McLean develops, somewhat unevenly, a set of complex theories about national identity in the text, one indebted to post-Lacanian and French feminist psychoanalysis as well as poststructuralism and deconstruction. He engages in important arguments about constructions of identity formation. Like McLean, I value French feminist and post-Lacanian frameworks for understanding constructions of identity and have employed them myself in Women and the Bush. In fact, many of McLean's arguments are foreshadowed there, although in relation to textual discourses of national identity rather than to art practices (all the more reason to be irritated by his two slight and misleading references to my arguments in that earlier text). But his own Oedipal knots, emphases on Oedipal negativity and an absence of fathers (whose places are variously taken up by Aborigines and the English parent culture) might be read by some as overdrawn and tendentious. It precludes, I think unnecessarily, important considerations as to the cultural impact of the European past, England's expectations of the colony, its artistic traditions, and its intellectual frameworks, all of which, it could be argued, significantly influence the dynamics of national identity as witnessed in landscape painting in the first 50 years of settlement. McLean seems to assert a psychoanalytic perspective at the expense of other important, cultural cum historical determinations concerning the colony's relationship to England. 'England', curiously, becomes the absent presence in McLean's narrative.
The second half of White Aborigines concerns Aboriginality and Australian nationalism from 1960s to the present. Here, McLean details what he calls the 'Aboriginalisation of Australian identity' (p75) through the idealisation of 'the primitive': in the Jindyworobak movement, the art of Margaret Preston (who gets rather short shift), Sidney Nolan and Arthur Boyd - all white Australians whose work, according to McLean, reveals a deep conviction that they are 'beyond redemption' (p103). This discussion echoes the cultural critiques of Marianna Torgovnick (Gone Primitive, 1990) on modernism and its fascination with and fear of the primitive other.
The book contains two short chapters on contemporary Australian art by Aboriginal artists. The discussion moves from Albert Namatjira to the Sydney Biennale, The Boundary Rider of 1992, in 15 short pages, introducing important themes about art, politics and the global unravelling of modernism which occurred in the 1960s and 70s. In Australia these include:
" attempts by artists like Imants Tillers and Juan Davila to label Aboriginal art as post-conceptual and link it to international trends which engage with postmodernism;
" conflicts concerning the acceptance, interpretation and understanding of traditional vs contemporary, rural vs urban Aboriginal art;
" postmodern deconstructive art practices and the conflation of identity, sameness, difference and alterity to be found in indigenous and non-indigenous art in different international and national art contexts;
" postcolonial and postmodern appropriations of indigenous art by non-indigenous artists.
McLean attempts to locate Aboriginal artists within Australian traditions, debates, and politics and also elsewhere - on the cultural boundaries with reference to both national and global artistic, critical and political concerns.
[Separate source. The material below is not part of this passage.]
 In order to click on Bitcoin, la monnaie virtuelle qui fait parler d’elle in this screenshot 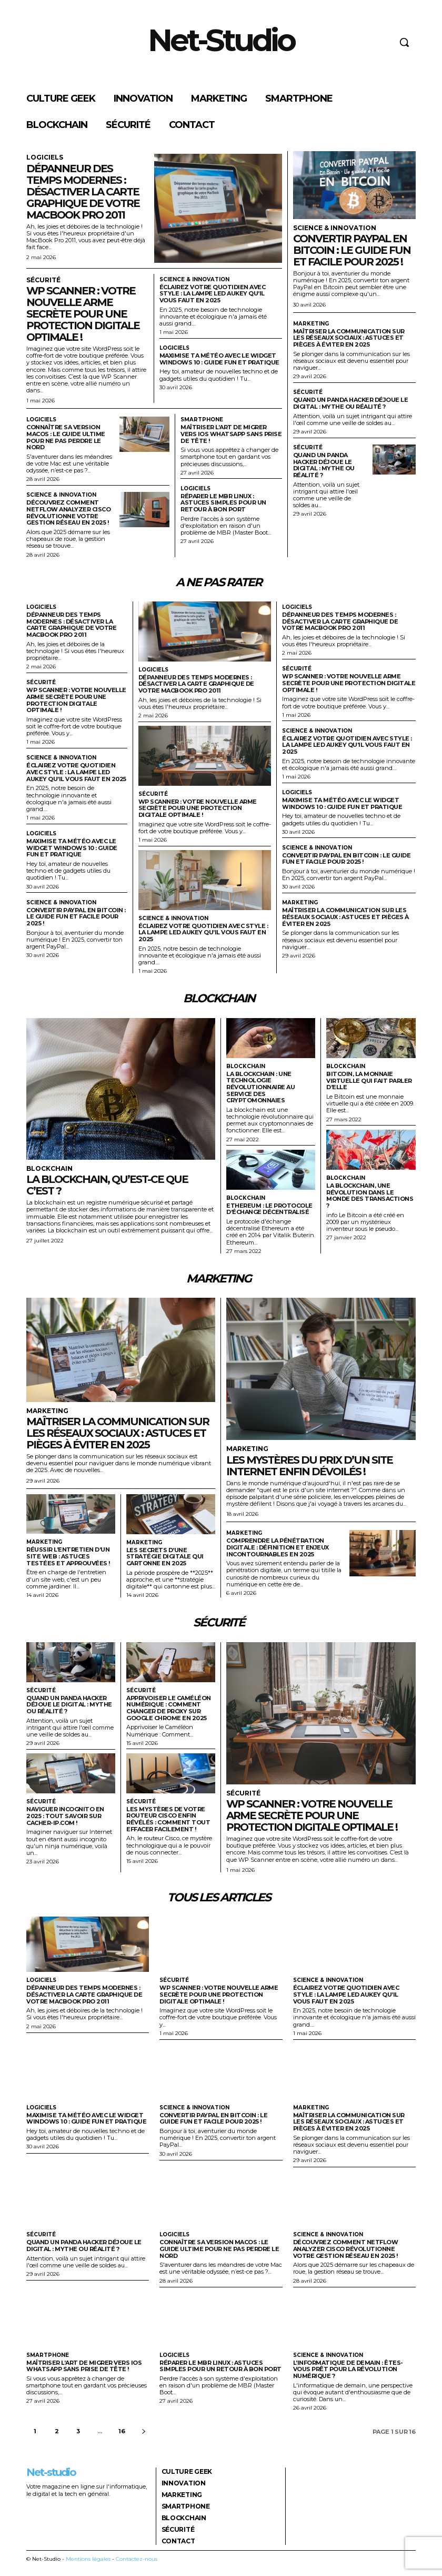 , I will do `click(369, 1080)`.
He astutely traces Aboriginal negotiations with white Australia at the borders of signification. Tillers and Davila come off poorly here in their casting of Aboriginal art as 'post-conceptual', e.g. like theirs. As McLean affirms, despite 'our' reinvention of a postmodern primitivism and its embrace of hybridity, nomadism, diasporas and the collapse of boundaries, we are not all 'white Aborigines'.
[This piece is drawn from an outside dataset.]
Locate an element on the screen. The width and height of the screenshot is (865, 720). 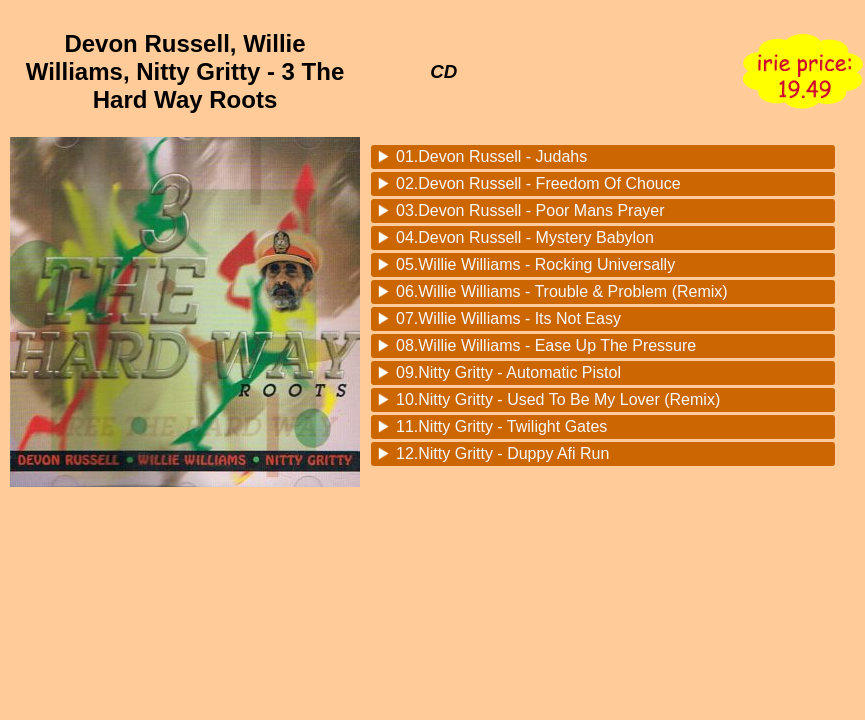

His sobering critique that art galleries do not give Aboriginal art the same critical attention as non-Aboriginal art and that Koori artists remain un or underrepresented in major art shows (tellingly, this could include the New Worlds for Old exhibition) are reiterated separately by both Tim Bonyhady and Mary Eagle in recent issues of The Australian Review of Books (June and July, 1998 issues). Although I have some misgivings about the dominance of theory and its uneven development in the text, the paucity of illustrations and the big global arguments, it remains nonetheless a politically committed, theoretically astute, controversial and timely contribution to Australian cultural studies and the place of art within them.